High up on a hill in the pretty town of Bellême is a statue named Colin Maillard. The statue is a delight; a smiling young girl, blindfolded, reaches out to find her playmates in an endless game. Unlike so many stiff civic statues this one is completely fluid; from her curling hair and swirling dress to the turn of her foot, Colin will always be taking a light step through time. But why Colin?
At first we thought Colin could be a version of an old French name that had fallen out of favour. Perhaps she was named for a romantic French Revolutionary?
Then we discovered the statue was given to Bellême in the late 19th century by the local Marquis Charles-Philippe de Chennevières-Pointel. Perhaps his life would give us a clue.
A marvelous Marquis
Charles-Philippe was born in Falaise in 1820 and spent his childhood in Argentan. Orphaned age eleven, he was sent away to school in Paris. Rich and titled Philippe (he preferred Philippe) was set for a career in the law before a visit to Italy opened his eyes to the wonders of art. Returning to Paris in 1845 he took a humble job in the Louvre to be at the centre of French art at that time.
Philippe enjoyed a remarkable career, working his way up to curator of the Louvre, curator of the Luxembourg museum, director of the Fine Arts exhibition at the Paris World Fair of 1855 and Director of Beaux Arts (reporting directly to the Minister of Fine Arts) in 1873. One of his first actions on taking over the Beaux Arts was to distribute lots of art kept locked up in Paris out to provincial museums (many of them in Normandy) for everyone to enjoy.
But Philippe never considered himself a Parisian. “I am” he said, “a provincial lost in Paris“. When he married and the time came to find a home for his art and his young family he looked to Normandy.
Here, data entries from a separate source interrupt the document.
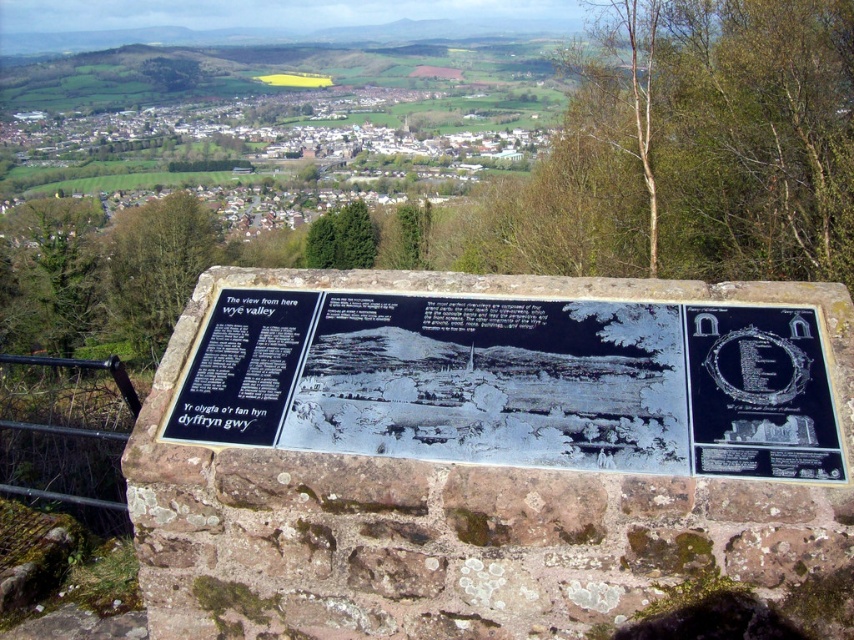 Question: Is black stone sign at center thinner than black stone plaque at upper right?

Choices:
 (A) no
 (B) yes

Answer: (A)

Question: Is black stone sign at center positioned before black stone plaque at upper right?

Choices:
 (A) no
 (B) yes

Answer: (A)

Question: Can you confirm if black stone sign at center is wider than black stone plaque at upper right?

Choices:
 (A) no
 (B) yes

Answer: (B)

Question: Which point is closer to the camera taking this photo?

Choices:
 (A) (651, 339)
 (B) (793, 387)

Answer: (B) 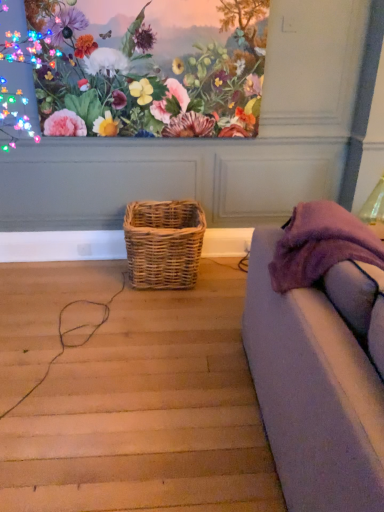 I want to click on free area in between purple fabric couch at right and woven natural basket at center, so click(204, 351). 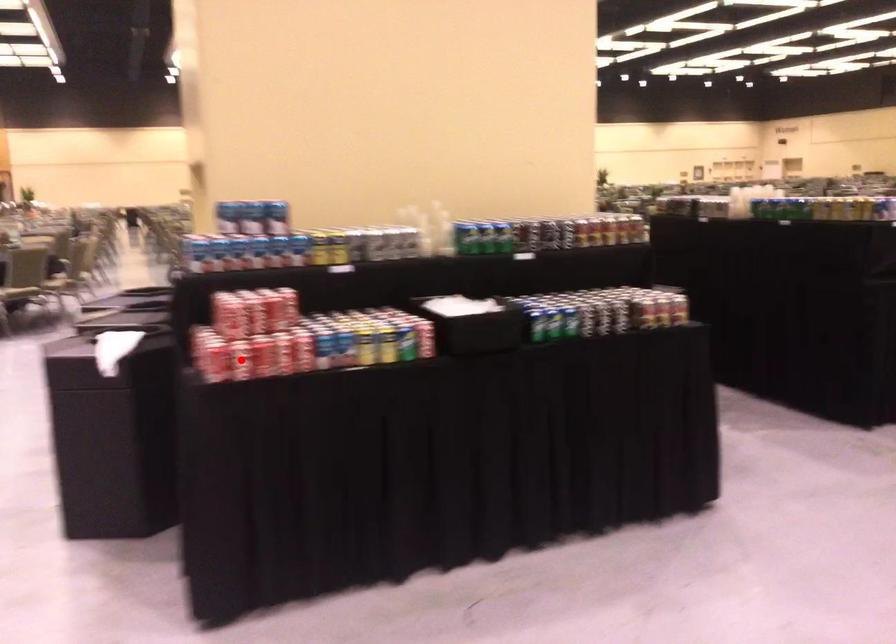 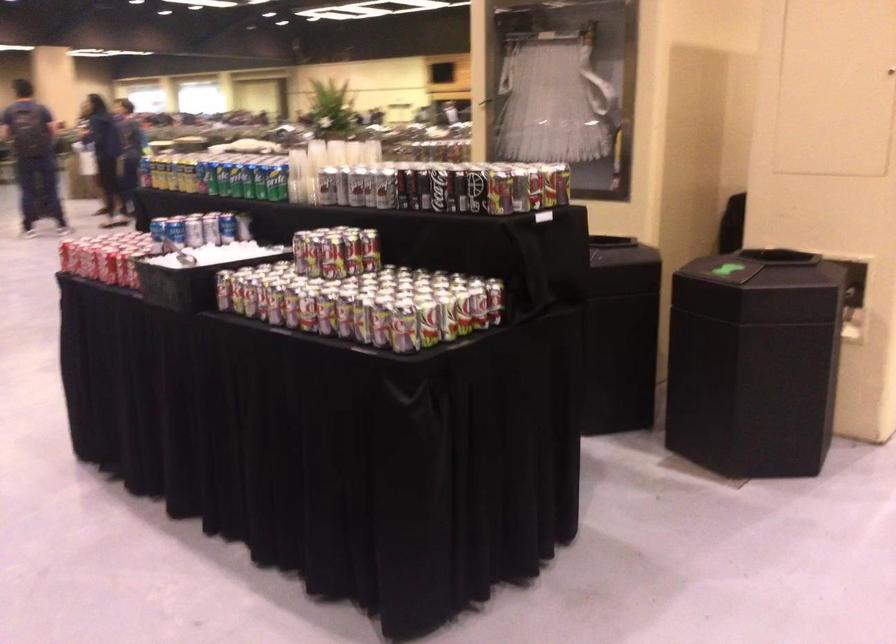 Question: I am providing you with two images of the same scene from different viewpoints. A red point is marked on the first image. Can you still see the location of the red point in image 2?

Choices:
 (A) Yes
 (B) No

Answer: (B) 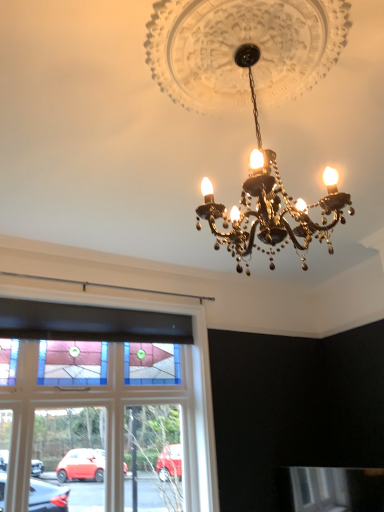 Question: Would you say gold metallic chandelier at center is a long distance from stained glass window at center?

Choices:
 (A) no
 (B) yes

Answer: (B)

Question: Is gold metallic chandelier at center next to stained glass window at center?

Choices:
 (A) yes
 (B) no

Answer: (B)

Question: Is gold metallic chandelier at center facing away from stained glass window at center?

Choices:
 (A) yes
 (B) no

Answer: (B)

Question: Is gold metallic chandelier at center to the right of stained glass window at center from the viewer's perspective?

Choices:
 (A) no
 (B) yes

Answer: (B)

Question: Does gold metallic chandelier at center appear on the left side of stained glass window at center?

Choices:
 (A) no
 (B) yes

Answer: (A)

Question: Is gold metallic chandelier at center thinner than stained glass window at center?

Choices:
 (A) yes
 (B) no

Answer: (B)

Question: Would you say stained glass window at center contains gold metallic chandelier at center?

Choices:
 (A) yes
 (B) no

Answer: (B)

Question: Are stained glass window at center and gold metallic chandelier at center making contact?

Choices:
 (A) no
 (B) yes

Answer: (A)

Question: From the image's perspective, is stained glass window at center located beneath gold metallic chandelier at center?

Choices:
 (A) yes
 (B) no

Answer: (A)

Question: Can you confirm if stained glass window at center is shorter than gold metallic chandelier at center?

Choices:
 (A) yes
 (B) no

Answer: (B)

Question: From a real-world perspective, is stained glass window at center located higher than gold metallic chandelier at center?

Choices:
 (A) no
 (B) yes

Answer: (A)

Question: Is stained glass window at center thinner than gold metallic chandelier at center?

Choices:
 (A) no
 (B) yes

Answer: (B)

Question: From their relative heights in the image, would you say stained glass window at center is taller or shorter than gold metallic chandelier at center?

Choices:
 (A) short
 (B) tall

Answer: (B) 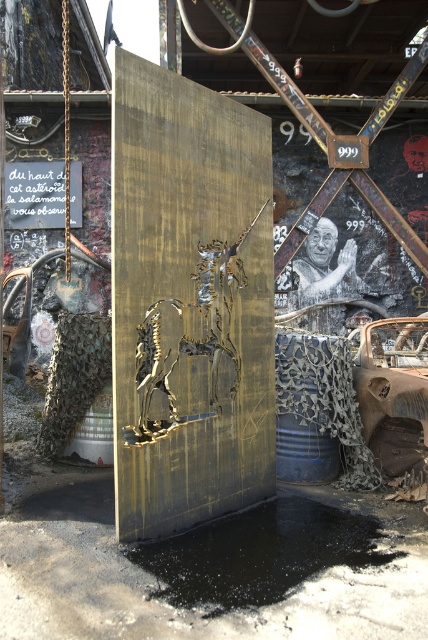 You are a delivery robot with a 3.5 feet wide package. You need to navigate from the black glossy puddle at lower center to the gold metallic horse at center. Can you safely pass between them without hitting the package on either side?

The distance between the black glossy puddle at lower center and the gold metallic horse at center is 3.84 feet. Since your package is 3.5 feet wide, there is enough space to pass safely as the distance is slightly larger than the package width.

You are standing in the middle of the scene and want to walk towards the rusty metal car at lower right. Which direction should you move relative to the gold metallic horse at center?

The gold metallic horse at center is to the left of the rusty metal car at lower right, so you should move to the right relative to the gold metallic horse at center to reach the rusty metal car at lower right.

You are standing in the urban environment and want to take a photo of both point (x=270, y=596) and point (x=184, y=392). Which point should you focus on first to ensure both are in clear view?

Point (x=270, y=596) is closer to the camera than point (x=184, y=392), so you should focus on point (x=270, y=596) first to ensure both are in clear view. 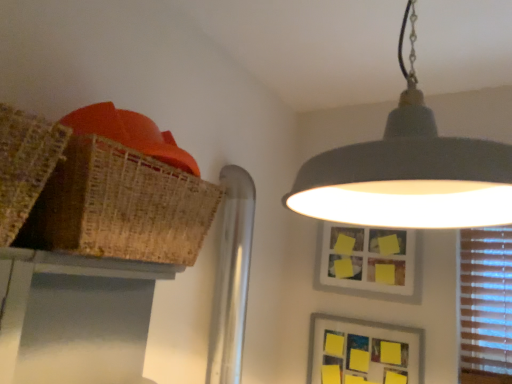 The height and width of the screenshot is (384, 512). I want to click on yellow paper picture frame at lower right, the first picture frame when ordered from bottom to top, so click(x=362, y=352).

The width and height of the screenshot is (512, 384). Identify the location of braided wicker basket at upper left. (134, 205).

Image resolution: width=512 pixels, height=384 pixels. Describe the element at coordinates (368, 258) in the screenshot. I see `yellow matte picture frame at upper center, marked as the 2th picture frame in a bottom-to-top arrangement` at that location.

Where is `yellow paper picture frame at lower right, which is counted as the second picture frame, starting from the top`? yellow paper picture frame at lower right, which is counted as the second picture frame, starting from the top is located at coordinates (362, 352).

Which is correct: matte gray lampshade at upper center is inside bamboo table at upper left, or outside of it?

matte gray lampshade at upper center is spatially situated outside bamboo table at upper left.

Which object is more forward, matte gray lampshade at upper center or bamboo table at upper left?

Positioned in front is matte gray lampshade at upper center.

Which is in front, point (447, 152) or point (94, 260)?

The point (447, 152) is closer.

Which object is positioned more to the right, matte gray lampshade at upper center or bamboo table at upper left?

From the viewer's perspective, matte gray lampshade at upper center appears more on the right side.

Considering the points (180, 214) and (159, 275), which point is behind, point (180, 214) or point (159, 275)?

The point (159, 275) is behind.

In the image, there is a braided wicker basket at upper left. At what (x,y) coordinates should I click in order to perform the action: click on table below it (from a real-world perspective). Please return your answer as a coordinate pair (x, y). The height and width of the screenshot is (384, 512). Looking at the image, I should click on (75, 317).

From a real-world perspective, is braided wicker basket at upper left on bamboo table at upper left?

Correct, in the physical world, braided wicker basket at upper left is higher than bamboo table at upper left.

Is braided wicker basket at upper left in front of or behind bamboo table at upper left in the image?

Clearly, braided wicker basket at upper left is in front of bamboo table at upper left.

Is yellow matte picture frame at upper center, the 1th picture frame from the top, aimed at yellow paper picture frame at lower right, which is counted as the second picture frame, starting from the top?

No, yellow matte picture frame at upper center, the 1th picture frame from the top, does not turn towards yellow paper picture frame at lower right, which is counted as the second picture frame, starting from the top.

Is yellow matte picture frame at upper center, the 1th picture frame from the top, directly adjacent to yellow paper picture frame at lower right, which is counted as the second picture frame, starting from the top?

yellow matte picture frame at upper center, the 1th picture frame from the top, is not next to yellow paper picture frame at lower right, which is counted as the second picture frame, starting from the top, and they're not touching.

Is yellow matte picture frame at upper center, marked as the 2th picture frame in a bottom-to-top arrangement, shorter than yellow paper picture frame at lower right, the first picture frame when ordered from bottom to top?

In fact, yellow matte picture frame at upper center, marked as the 2th picture frame in a bottom-to-top arrangement, may be taller than yellow paper picture frame at lower right, the first picture frame when ordered from bottom to top.

From a real-world perspective, which is physically above, yellow matte picture frame at upper center, the 1th picture frame from the top, or yellow paper picture frame at lower right, which is counted as the second picture frame, starting from the top?

In real-world perspective, yellow matte picture frame at upper center, the 1th picture frame from the top, is above.

From their relative heights in the image, would you say braided wicker basket at upper left is taller or shorter than yellow matte picture frame at upper center, the 1th picture frame from the top?

In the image, braided wicker basket at upper left appears to be shorter than yellow matte picture frame at upper center, the 1th picture frame from the top.

Is braided wicker basket at upper left completely or partially outside of yellow matte picture frame at upper center, the 1th picture frame from the top?

Yes.

Identify the location of basket that appears above the yellow matte picture frame at upper center, the 1th picture frame from the top (from the image's perspective). This screenshot has width=512, height=384. (134, 205).

Between braided wicker basket at upper left and yellow matte picture frame at upper center, marked as the 2th picture frame in a bottom-to-top arrangement, which one appears on the right side from the viewer's perspective?

yellow matte picture frame at upper center, marked as the 2th picture frame in a bottom-to-top arrangement.

Who is bigger, yellow paper picture frame at lower right, the first picture frame when ordered from bottom to top, or braided wicker basket at upper left?

Bigger between the two is braided wicker basket at upper left.

Which object is wider, yellow paper picture frame at lower right, which is counted as the second picture frame, starting from the top, or braided wicker basket at upper left?

braided wicker basket at upper left.

Is point (369, 376) closer or farther from the camera than point (152, 206)?

Clearly, point (369, 376) is more distant from the camera than point (152, 206).

Are yellow paper picture frame at lower right, which is counted as the second picture frame, starting from the top, and braided wicker basket at upper left located far from each other?

Yes, yellow paper picture frame at lower right, which is counted as the second picture frame, starting from the top, and braided wicker basket at upper left are quite far apart.

Does yellow matte picture frame at upper center, marked as the 2th picture frame in a bottom-to-top arrangement, contain bamboo table at upper left?

No, yellow matte picture frame at upper center, marked as the 2th picture frame in a bottom-to-top arrangement, does not contain bamboo table at upper left.

Which point is more distant from viewer, (379, 232) or (5, 298)?

Point (379, 232)

Are yellow matte picture frame at upper center, the 1th picture frame from the top, and bamboo table at upper left located far from each other?

Absolutely, yellow matte picture frame at upper center, the 1th picture frame from the top, is distant from bamboo table at upper left.

Is the position of bamboo table at upper left less distant than that of yellow paper picture frame at lower right, which is counted as the second picture frame, starting from the top?

Yes, the depth of bamboo table at upper left is less than that of yellow paper picture frame at lower right, which is counted as the second picture frame, starting from the top.

Can you confirm if bamboo table at upper left is wider than yellow paper picture frame at lower right, which is counted as the second picture frame, starting from the top?

Indeed, bamboo table at upper left has a greater width compared to yellow paper picture frame at lower right, which is counted as the second picture frame, starting from the top.

Is bamboo table at upper left spatially inside yellow paper picture frame at lower right, which is counted as the second picture frame, starting from the top, or outside of it?

bamboo table at upper left is located beyond the bounds of yellow paper picture frame at lower right, which is counted as the second picture frame, starting from the top.

Would you consider bamboo table at upper left to be distant from yellow paper picture frame at lower right, the first picture frame when ordered from bottom to top?

Yes, bamboo table at upper left and yellow paper picture frame at lower right, the first picture frame when ordered from bottom to top, are located far from each other.

In order to click on lamp that appears in front of the bamboo table at upper left in this screenshot , I will do `click(408, 173)`.

The width and height of the screenshot is (512, 384). Find the location of `basket on the right of bamboo table at upper left`. basket on the right of bamboo table at upper left is located at coordinates (134, 205).

Based on their spatial positions, is matte gray lampshade at upper center or braided wicker basket at upper left further from yellow paper picture frame at lower right, the first picture frame when ordered from bottom to top?

braided wicker basket at upper left lies further to yellow paper picture frame at lower right, the first picture frame when ordered from bottom to top, than the other object.

From the image, which object appears to be nearer to matte gray lampshade at upper center, yellow paper picture frame at lower right, which is counted as the second picture frame, starting from the top, or bamboo table at upper left?

bamboo table at upper left is closer to matte gray lampshade at upper center.

Looking at the image, which one is located further to yellow paper picture frame at lower right, the first picture frame when ordered from bottom to top, yellow matte picture frame at upper center, marked as the 2th picture frame in a bottom-to-top arrangement, or braided wicker basket at upper left?

Based on the image, braided wicker basket at upper left appears to be further to yellow paper picture frame at lower right, the first picture frame when ordered from bottom to top.

From the image, which object appears to be farther from yellow paper picture frame at lower right, the first picture frame when ordered from bottom to top, braided wicker basket at upper left or matte gray lampshade at upper center?

braided wicker basket at upper left is further to yellow paper picture frame at lower right, the first picture frame when ordered from bottom to top.

Looking at the image, which one is located closer to braided wicker basket at upper left, bamboo table at upper left or matte gray lampshade at upper center?

Among the two, bamboo table at upper left is located nearer to braided wicker basket at upper left.

Considering their positions, is yellow matte picture frame at upper center, marked as the 2th picture frame in a bottom-to-top arrangement, positioned closer to matte gray lampshade at upper center than yellow paper picture frame at lower right, the first picture frame when ordered from bottom to top?

yellow matte picture frame at upper center, marked as the 2th picture frame in a bottom-to-top arrangement.

Estimate the real-world distances between objects in this image. Which object is further from yellow matte picture frame at upper center, the 1th picture frame from the top, matte gray lampshade at upper center or braided wicker basket at upper left?

braided wicker basket at upper left is further to yellow matte picture frame at upper center, the 1th picture frame from the top.

Looking at the image, which one is located closer to matte gray lampshade at upper center, bamboo table at upper left or yellow paper picture frame at lower right, the first picture frame when ordered from bottom to top?

bamboo table at upper left is positioned closer to the anchor matte gray lampshade at upper center.

You are a GUI agent. You are given a task and a screenshot of the screen. Output one action in this format:
    pyautogui.click(x=<x>, y=<y>)
    Task: Click on the basket between matte gray lampshade at upper center and yellow matte picture frame at upper center, the 1th picture frame from the top, in the front-back direction
    
    Given the screenshot: What is the action you would take?
    pyautogui.click(x=134, y=205)

Locate an element on the screen. The image size is (512, 384). picture frame positioned between braided wicker basket at upper left and yellow matte picture frame at upper center, marked as the 2th picture frame in a bottom-to-top arrangement, from near to far is located at coordinates (362, 352).

What are the coordinates of `table positioned between matte gray lampshade at upper center and yellow paper picture frame at lower right, the first picture frame when ordered from bottom to top, from near to far` in the screenshot? It's located at (75, 317).

At what (x,y) coordinates should I click in order to perform the action: click on basket between matte gray lampshade at upper center and yellow paper picture frame at lower right, the first picture frame when ordered from bottom to top, along the z-axis. Please return your answer as a coordinate pair (x, y). This screenshot has height=384, width=512. Looking at the image, I should click on tap(134, 205). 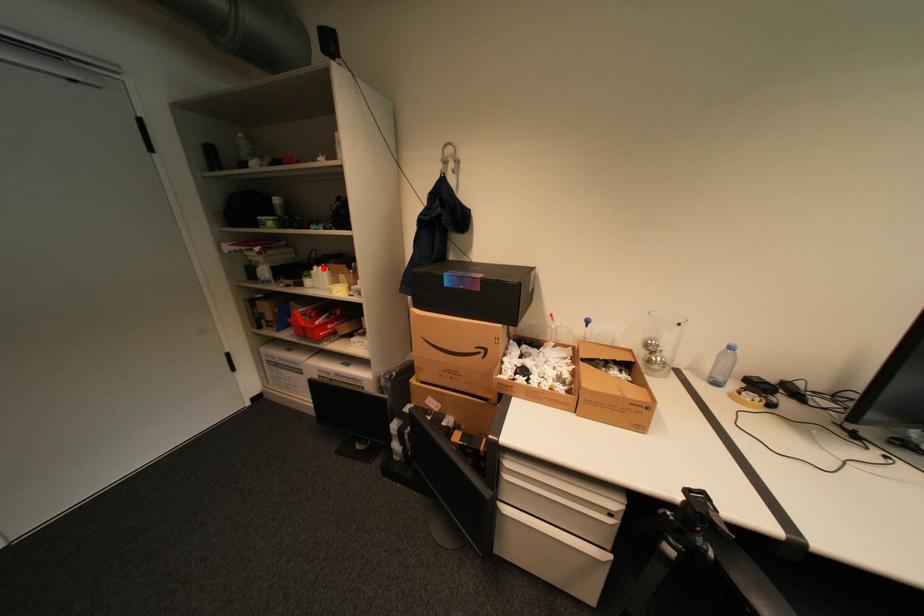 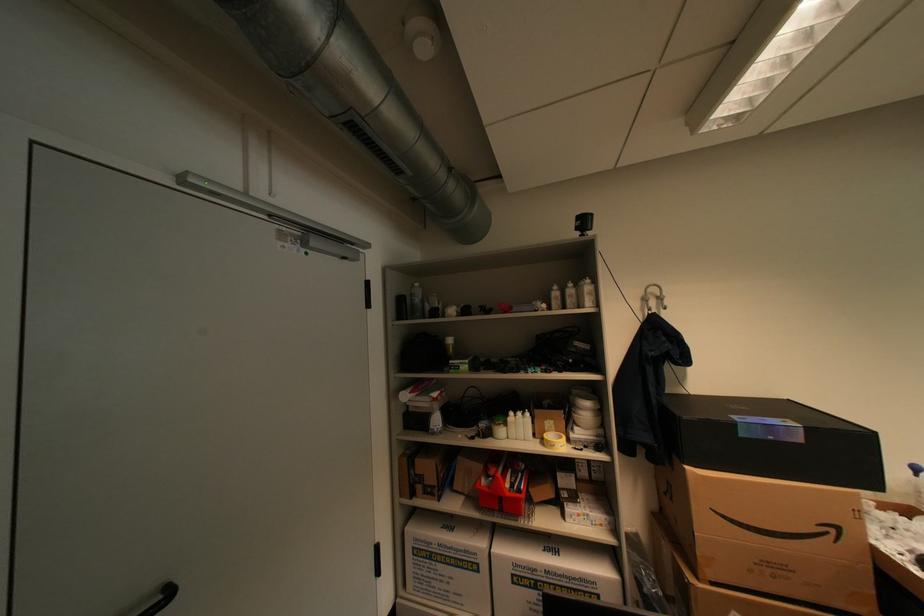 Question: I am providing you with two images of the same scene from different viewpoints. In image1, a red point is highlighted. Considering the same 3D point in image2, which of the following is correct?

Choices:
 (A) It is closer
 (B) It is farther

Answer: (B) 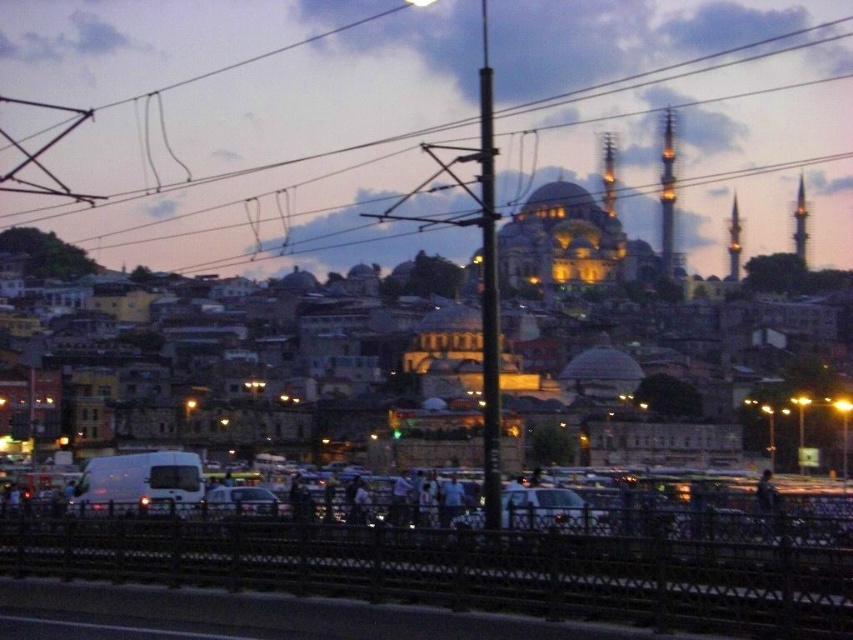 You are a city planner assessing traffic flow. You notice the metallic wire at upper center and the white matte car at center. Which object is wider?

The metallic wire at upper center is wider than the white matte car at center.

You are a drone operator planning to fly a drone through the area shown in the image. The drone has a maximum flight altitude of 1000 feet. Considering the metallic wire at upper center, can you safely fly the drone below it without exceeding its altitude limit?

The metallic wire at upper center is located 1389.80 feet away from the camera, which is higher than the drone maximum flight altitude of 1000 feet. Therefore, the drone can safely fly below the metallic wire at upper center without exceeding its altitude limit.

You are a drone operator trying to navigate your drone between the metallic wire at upper center and the white glossy car at center. Can you fly your drone between them?

The metallic wire at upper center is above the white glossy car at center, so yes, the drone can fly between them as there is vertical space available.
His grandmother’s home and land had been at Bellême and we can only imagine how important that place was to him, a haven after the loss his parents and his childhood home.
Philippe purchased the ancient priory and chapel of Saint-Santin in 1856, expanding the buildings into a fine home. Philippe was soon General Councillor of Bellême.
He certainly knew a fine statue when he saw one and Bellême welcomed Victor-Edmond Leharivel-Durocher’s bronze statue ‘Colin Maillard’ with a great celebration in 1874.
La fête de Bellême, 1874 as reported in Le Monde illustré
We have just inaugurated on the Place de Bellême (Orne), a statue by Mr. Harivel Durocher ‘Colin-Maillard’ which is of great originality, at the request of the sympathetic director of the fine arts, M. de Chennevières, owner of the chateau of Bellême, where he keeps his curious collections engravings and paintings, awarded to the city by the Minister of Fine Arts. There is not enough space to describe the festivities of the inauguration: a great gathering of people, a large display of banners, speeches, banquets, torchlight procession, etc., etc. Our little sketches will make up for this lack of text; a simple image often saying much more than a long story.
Philippe also gifted a rather more conventional bust to the town of Aristide Boucicau in 1879. A local Bellême boy made good, Aristide grew up to found a fortune and the first Paris department store; Le Bon Marché.
Marquis Charles-Philippe de Chennevières-Pointel (he added the Pointel on marriage) was an art historian, writer, enlightened amateur and great collector. His artistic taste influenced and shaped art in Paris at the end of the 19th century, and this was recognised on 14 August 1899 when Philippe was made an officer of the Legion of Honour.
One day, after a long and busy life, this now elderly and revered gentleman said “I need the air of the forest of Bellême to bring me a little strength“… sadly Philippe died in Paris on 1 April 1899. He is buried in Bellême.
The tragedy of Colin Maillard
There is no mention of any Colin Maillards’ in Philippe’s impressive life and we discovered why.
Jean Colin-Maillard was a 10th century Belgian warrior from Huy. A tall, brave man who killed hundreds in battle for the Count de Louvian; the sight of Colin struck fear into his enemies.
Then one day during a particularly blistering battle he lifted his helmet a little to wipe away the sweat from his brow and ‘thwish thunk splat!’ an arrow took out one of eyes. Seconds later another ‘splat’ and the other eye was gone.
Now blind on the battlefield, he tied a scarf around his bleeding empty eye sockets and continued to strike out randomly all around. Delighted by Jean Colin-Maillard’s calamity, the enemy taunted him as he swung wildly towards their shouts. They taunted him horribly, to death.
Now French children play ‘Colin-Maillard’, or as we know it in England ‘Blind Man’s Buff’, with rather less deadly results.
A blindfold for Bellême
The name Colin Maillard is explained, but why this statue for Bellême? Apparently it was a comment on Bellême’s refusal to allow that nasty modern invention the train, anywhere near their fine city. The nearest railway station is 20.8 km away at Nongent-le-Rotrou.
Bellême’s stubbornness in the face of progress was seen as foolish and the blindfold statue apparently represents the Bellemois people, blindly groping their way into a future they do not want to see. Colin looks quite happy about it though.